VFMO collar positions are structurally neutral (protective); the modeled P&L assumes European-style exercise at expiration and ignores early assignment, transaction costs, dividends paid before expiry on the stock leg (when present), and the bid-ask spread on the listed chain. VFMO positions also carry Financial Services sector concentration risk; news flow inside the sector (peer earnings, regulatory shifts, supply-chain headlines) can move VFMO alongside the broader basket even when VFMO-specific fundamentals are unchanged. Always rebuild the position from current VFMO chain quotes before placing a trade.

Frequently asked questions

What is a collar on VFMO?
A collar on VFMO is the collar strategy applied to VFMO (etf). The strategy is structurally neutral (protective): A collar pairs long stock with a protective out-of-the-money put financed by a short out-of-the-money call, capping both tails of the position around the current spot. With VFMO etf trading near $245.70, the strikes shown on this page are snapped to the nearest listed VFMO chain strike and the premiums come straight from the end-of-day bid/ask midpoint.
How are VFMO collar max profit and max loss calculated?
Max profit roughly equals short-call strike minus cost basis plus net premium; max loss roughly equals cost basis minus long-put strike minus net premium. Breakeven shifts by the net premium. For the VFMO collar priced from the end-of-day chain at a 30-day expiry (ATM IV 24.00%), the computed maximum profit is $1,283.50 per contract and the computed maximum loss is -$1,216.50 per contract. Live intraday quotes will differ as the chain moves through the trading session.

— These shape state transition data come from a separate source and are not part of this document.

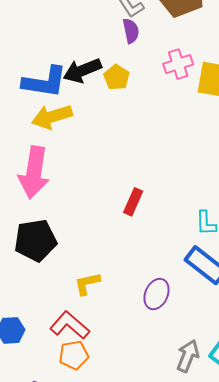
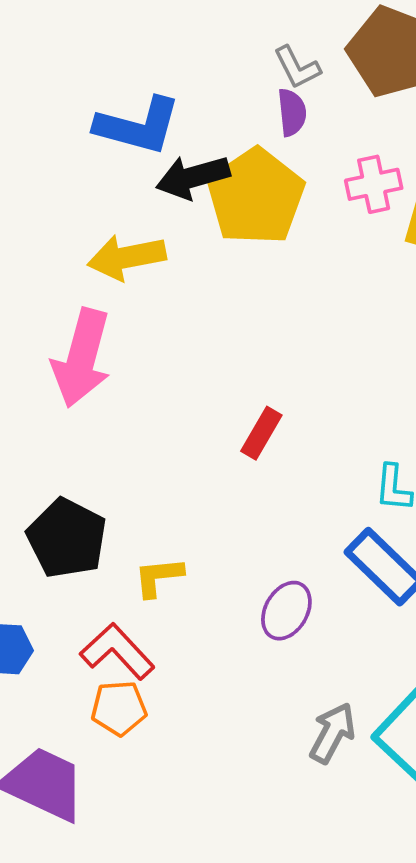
yellow pentagon: (117, 77) -> (256, 197), size x2.0
blue L-shape: (45, 82) -> (138, 126), moved
black pentagon: (35, 240) -> (67, 538), moved, turned 30

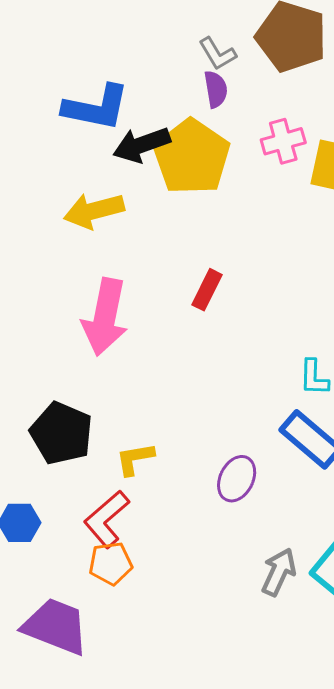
pink arrow: (82, 358) -> (105, 317), moved
red rectangle: (261, 433) -> (207, 290), moved
red L-shape: (117, 651) -> (107, 519), turned -84

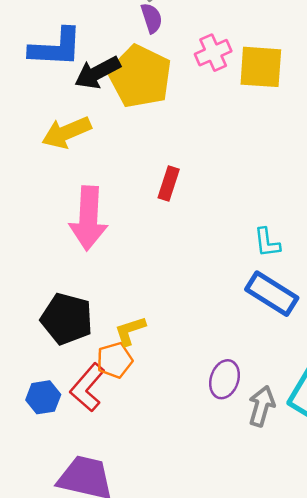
purple ellipse: (237, 479) -> (225, 379), moved
red L-shape: (107, 519) -> (87, 387), moved
orange pentagon: (111, 563) -> (114, 360), moved

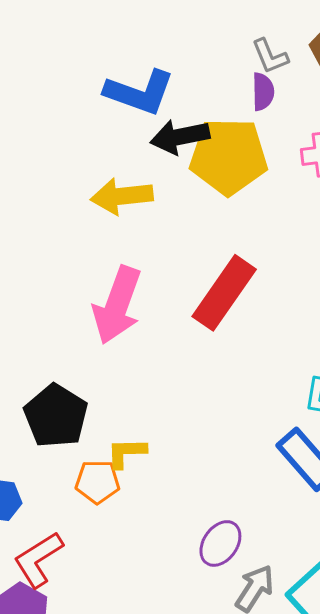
yellow pentagon: (140, 76) -> (229, 156), turned 30
red rectangle: (169, 184) -> (224, 293), size x1.8
red L-shape: (87, 387) -> (38, 559), moved

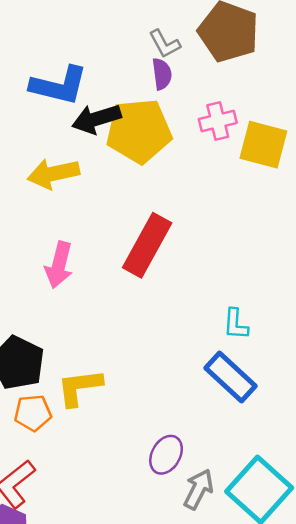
pink arrow: (117, 305) -> (59, 265), size x0.7
yellow L-shape: (126, 453) -> (80, 387), size x1.4
orange pentagon: (97, 482) -> (33, 413), moved

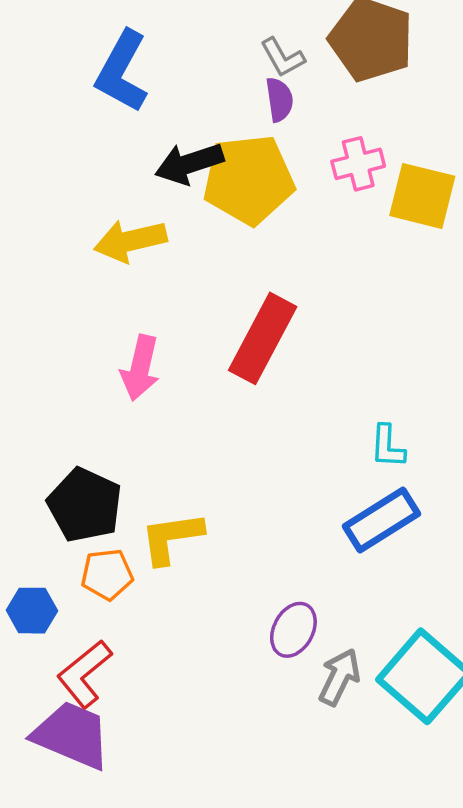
blue L-shape: (59, 85) -> (122, 72), moved, turned 106
blue rectangle: (231, 377) -> (382, 520), turned -74

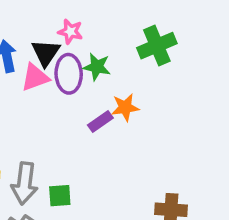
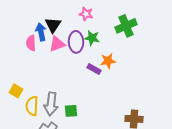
pink star: (70, 31) -> (86, 14), moved
black triangle: (46, 53) -> (53, 25), moved
purple rectangle: (100, 121) -> (94, 69), turned 64

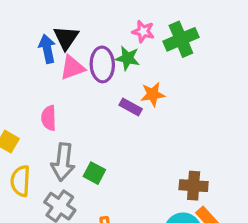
pink star: (86, 14) -> (143, 31), moved
pink semicircle: (31, 43) -> (49, 118), moved
yellow semicircle: (32, 106) -> (20, 181), moved
green square: (71, 111) -> (94, 173), turned 32

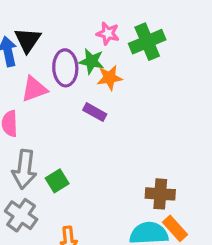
pink triangle: (72, 68) -> (34, 89), moved
orange star: (153, 94) -> (109, 78), moved
green square: (94, 173) -> (57, 181), turned 30

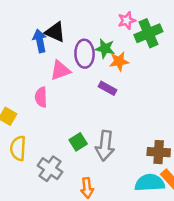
pink star: (108, 33) -> (127, 20), moved, turned -30
black triangle: (28, 40) -> (55, 32), turned -40
gray arrow: (24, 169) -> (105, 146), moved

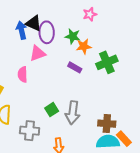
green cross: (148, 33) -> (107, 62), moved
purple ellipse: (85, 54) -> (47, 32), moved
brown cross: (159, 152) -> (107, 124), moved
gray cross: (50, 169) -> (30, 131), turned -30

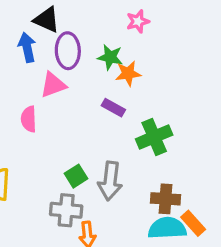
black triangle: (34, 23) -> (47, 20), moved
green cross: (107, 62) -> (154, 137), moved
gray cross: (30, 131) -> (66, 210), moved

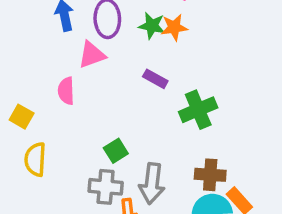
orange star: (128, 73) -> (174, 27), moved
gray arrow: (110, 181) -> (152, 183), moved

What is the breakeven for a VFMO collar?
The breakeven for the VFMO collar priced on this page is roughly $247.17 at expiration, derived from end-of-day chain premiums. Breakeven is the underlying price at which the strategy's P&L crosses zero ignoring transaction costs and assignment risk. The current VFMO market-implied 1-standard-deviation expected move is approximately 6.88%; if the move sits well outside the breakeven distance, the structure's risk-reward becomes correspondingly tighter.
When should you consider a collar on VFMO?
Collars on VFMO hedge an existing long VFMO etf position; the long put sets a floor while the short call finances it, often run as a near-zero-cost hedge during expected volatility windows.
How does current VFMO implied volatility affect this collar?
VFMO ATM IV is at 24.00% with IV rank near 34.61%, which is mid-range against its 1-year history. Strategy selection depends more on directional thesis and expected move than on a strong IV signal.